Os irmãos (sa)tíricos

Carlos Rubem*
Acerca do artigo “A política em Oeiras ao longo do tempo”, publicado no jornal “Diário do Povo”, edição do dia 12 de dezembro de 2010 (domingo), por Ferrer Freitas, cronista de boa cepa, cabe acrescentar que o momento histórico vivido naquelas eleições estaduais de 1958 – marcadas pela morte dos candidatos a governador do Estado e a Senador da República pela coligação UDN-PTB, Demerval Lobão e Marcos Parente, respectivamente, e conseqüente eleição para governador vencida pelo parnaibano Chagas Rodrigues – é objeto de pesquisa de vários historiadores, entre os quais se destaca o jornalista Kenard Kruel que escreveu um livro sobre o ex-governador eleito em conseqüência da tragédia que se abateu sobre seus correligionários.
Ferrer se refere a um comício realizado na Praça da Bandeira, onde morava e de onde guarda as melhores recordações. Neste comício - do qual tenho um registro fotográfico - ele cita uma discussão acerba ocorrida entre dois irmãos, um no palanque e outro na platéia, em apartes inesquecíveis. O esculacho mútuo, se de um lado provocou apreensão dos ilustres visitantes, de outro propiciou incontidas gargalhadas dos nativos, que, afinal, já conheciam aquela encenação patética. O que Ferrer abriu mão de dizer foi o nome de cada um dos manos briguentos, verdadeiro segredo de polichinelo: em Oeiras, todo mundo sabe que ambos se chamavam Chico e Cazé Sá. Aliás, as freqüentes desavenças era uma maneira do “sasismo” bem se relacionar.
Poderia relatar diversos episódios pitorescos envolvendo membros desta tradicional família oeirense, protagonizados, inclusive, pelo Dr. Pedro Amador Martins Sá, juiz de direito, de saudosa memória. Mas vou me ater a apenas dois fatos nesta página de memória.
Chico e Cazé Sá, falecidos, foram funcionários da Empresa dos Correios e Telégrafo - ECT. Aí pelo início dos anos 70 (setenta), semanalmente, baixava uma aeronave do Correio Aéreo Nacional - CAN. Certa feita, houve uma altercação entre ambos, que estavam de fogo, para saber quem iria naquele dia, uma sexta-feira, deixar o malote no Campo de Aviação. Com a ajuda do colega de trabalho, Oliveira Sinimbu, assentou-se que seria o Cazé quem iria desincumbir desta tarefa.

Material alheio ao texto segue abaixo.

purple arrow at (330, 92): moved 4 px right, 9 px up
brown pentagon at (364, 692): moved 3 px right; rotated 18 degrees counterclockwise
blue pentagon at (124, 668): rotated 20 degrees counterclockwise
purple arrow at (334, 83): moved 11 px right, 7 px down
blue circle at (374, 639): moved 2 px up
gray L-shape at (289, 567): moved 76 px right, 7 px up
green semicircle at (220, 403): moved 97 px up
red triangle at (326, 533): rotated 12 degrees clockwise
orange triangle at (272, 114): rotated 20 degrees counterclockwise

Pois bem. Cazé apoderou-se das correspondências, encomendas e outros trecos objetivando cumprir o que foi acordado. Antes, porém, foi ao Mercado Público ingerir umas tiungas. Lá pelas 11 (onze) horas, encontrando o primeiro cavalo que viu apeando em sua frente, neste montou-se. Somente no final da tarde, o proprietário do animal, um matuto que veio participar da feira citadina, sentiu falta do seu alazão. Cidade pequena, logo ficou sabendo da notícia de que Cazé Sá se fazia trafegar nesta alimária. Quando chegou no pátio de pouso, um pouco distante do centro urbano, viu o Cazé dormindo debaixo de uma frondosa árvore, o malote de lado e o eqüino amarrado num canto de uma cerca. O avião aterrissou, levantou vôo e nada a ser deixado ou recolhido!

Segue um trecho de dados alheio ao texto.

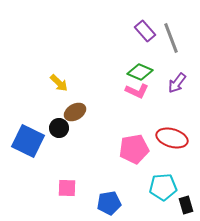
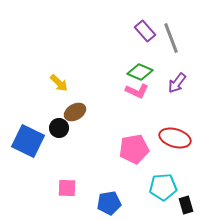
red ellipse: moved 3 px right
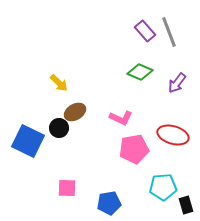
gray line: moved 2 px left, 6 px up
pink L-shape: moved 16 px left, 27 px down
red ellipse: moved 2 px left, 3 px up
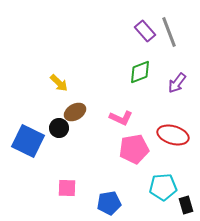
green diamond: rotated 45 degrees counterclockwise
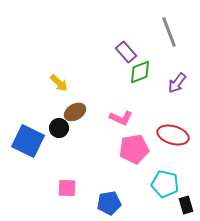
purple rectangle: moved 19 px left, 21 px down
cyan pentagon: moved 2 px right, 3 px up; rotated 16 degrees clockwise
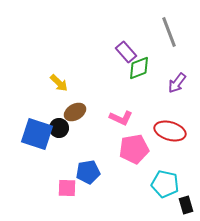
green diamond: moved 1 px left, 4 px up
red ellipse: moved 3 px left, 4 px up
blue square: moved 9 px right, 7 px up; rotated 8 degrees counterclockwise
blue pentagon: moved 21 px left, 31 px up
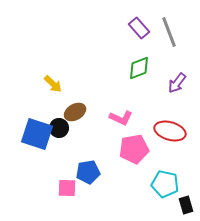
purple rectangle: moved 13 px right, 24 px up
yellow arrow: moved 6 px left, 1 px down
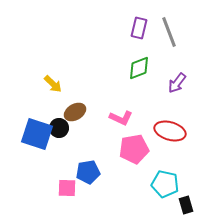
purple rectangle: rotated 55 degrees clockwise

Doutra feita, simplesmente o Cazé surtou de vez. Chico, muito solícito, dono de um jeep, e com o concurso do amigo Deoclides Amorim, aplicou um sossega leão no querido mano. Telegrafou para o Dr. Clidenor Freitas, médico, em Teresina, dizendo que estaria chegando no Hospital Meduna, em breve.
A estrada, ruim, era de chão batido. O poeirão encobria os viajores. Com muita peleja, chegaram ao destino planejado. Ainda grogue, Cazé dormia no fundo do carro. Chico, todo empoeirado - parecia o diabo em figura de gente - foi falar com a atendente que botou mil dificuldades. Enfim, não seria possível o início do tratamento psiquiátrico. Irreverente que o era, Chico Sá, ligou as caixas de som, e deu o maior espetáculo. Resultado: dois seguranças colocaram-no numa camisa de força. A confusão foi desfeita ante a presença do Deoclides apontando o verdadeiro paciente!